Students are being increasingly vocal about what kind of changes they want to see reflect in the building. In fact, in the past few months, the front doors of CKHS have been witness to two separate in-school walkouts.

K.J. Gardner stands atop a bench outside the front of Central Kitsap High School and speaks at the February walkout. (Jada Cowley)

The first was held in protest of racism in the school building on Feb. 14, 2022. Organized by seniors Aaliyah Chandler, Kymeal Gaulden, and CKHS’ Black Student Union, the walkout lasted approximately 30 minutes and garnered a large crowd of students in support. 

Several students took turns speaking about their experiences with racial prejudice at CKHS, an inadequacy in black representation, and most notably, frustration with a lack of action from school administration when it comes to the aforementioned. 

Another walkout was organized in April, this time in opposition to the passing of HB 1557, also referred to as the ‘Don’t Say Gay’ bill, and hundreds of other anti-LGBTQ+ legislative decisions. LGBTQ+ students relayed personal anecdotes about their experiences and struggles to the mass of students. 

For each walkout, the response was strong and the crowd was passionate. Despite both being announced not too long before the protests took place, a large number of staff and students were in attendance. 

Cailey Wallace, president of CKHS’ Gender and Sexuality Awareness Club (GSA), expressed her outrage towards these kinds of bills, concluding her speech by encouraging everybody to take action by reaching out to their government officials. 

GSA President Cailey Wallace speaks at the ‘We Say Gay’ protest. Other organizers and contributors stand behind her. (Adrie Starkenburg)

“I feel like the first walkout, especially with the BLM and Black Student Union, was amazing,” said Wallace.

“I feel like that sort of opened the door for the school and the students to be like, ‘Hey, we can do this! We can share our opinions a lot more, we can get out there a lot more.’ and that sort of encouraged things on the Kugr Broadcast and in the weekly meetings. I feel like that had a really good impact, and I feel like the same happened for the LGBTQ walkout as well.”

The Kugr Broadcast is CKHS’ weekly video publication. Videos premiere every Thursday and consist of an array of skits and clips based on current school and real world events. 

Though the content is typically satirical, the broadcast has touched on some serious topics as well. A compilation of students addressing what they see in the school’s culture and what they would like to see change aired a few months ago in collaboration with the attendees of a Student Voice meeting. 
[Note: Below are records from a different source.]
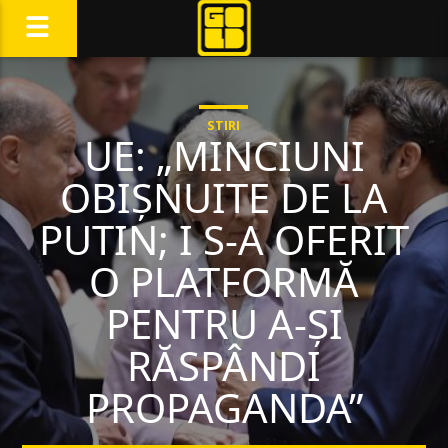
STIRI
UE: „MINCIUNI
OBIȘNUITE DE LA
PUTIN; I S-A OFERIT
O PLATFORMĂ
PENTRU A-ȘI
RĂSPÂNDI
PROPAGANDA”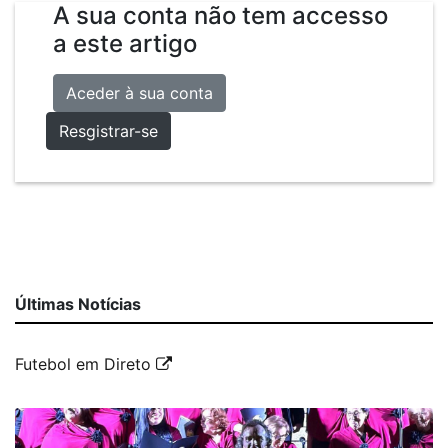
A sua conta não tem accesso
a este artigo
Aceder à sua conta
Resgistrar-se
Últimas Notícias
Futebol em Direto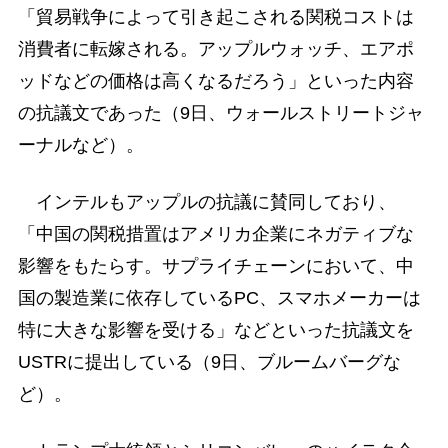
「貿易戦争によって引き起こされる関税コストは
消費者に転嫁される。アップルウォッチ、エアポ
ッドなどの価格は高くなるだろう」といった内容
の抗議文であった（9日、ウォールストリートジャ
ーナルなど）。
インテルもアップルの抗議に賛同しており、
「中国の関税措置はアメリカ企業にネガティブな
影響をもたらす。サプライチェーンにおいて、中
国の製造業に依存しているPC、スマホメーカーは
特に大きな影響を受ける」などといった抗議文を
USTRに提出している（9日、ブルームバーグな
ど）。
Students in the video shared that they’ve seen students judging others gender transitions, saying slurs, discriminating against disabled students, a disconnect between staff and students, anxiety in the student body, and more. 

Almost all students disclosed that they have witnessed a form of harassment or discrimination in the building, and the majority asserted that they want changes to be made that will allow school to become a safe space for everyone. 

“Some of my friends have told me they’ve been harassed physically and I just didn’t know how to respond. I think we should have more respect and be more vocal about that kind of stuff. I think it happens more than we think it does, and nobody’s talking about it,” said Katelyn Roth, freshman at CKHS.  

The school has tried to initiate conversations about bullying. Throughout the year, bullying and harassment has been a frequent topic in advisory discussions, bi-weekly classroom meetings, and lately, assemblies. 

There isn’t necessarily a lack of discussion surrounding these issues, yet many students still feel like their input is going unheard. 

“I think there is definitely a lot of stuff that needs to change, especially with the way that the administration handles a lot of the issues that people bring to attention,” said Zephyros Claassen, sophomore at CKHS.

Discussion about change and a lack of follow through can be frustrating, but it is certainly not a deterrent for the students of CKHS. The student body has been persistent and optimistic about what the future of the school could hold. 

“I’m really happy to see how much growth and strength in our student voices that’s happened this year,” said Wallace. 

“I’ve been here since I was a freshman. I remember way back then, even when we were put on lockdown, there had not been as many people who are so ready to be vocal about their needs and wants as I have this year and I think it’s amazing and I think we’re going in a really good direction with this.”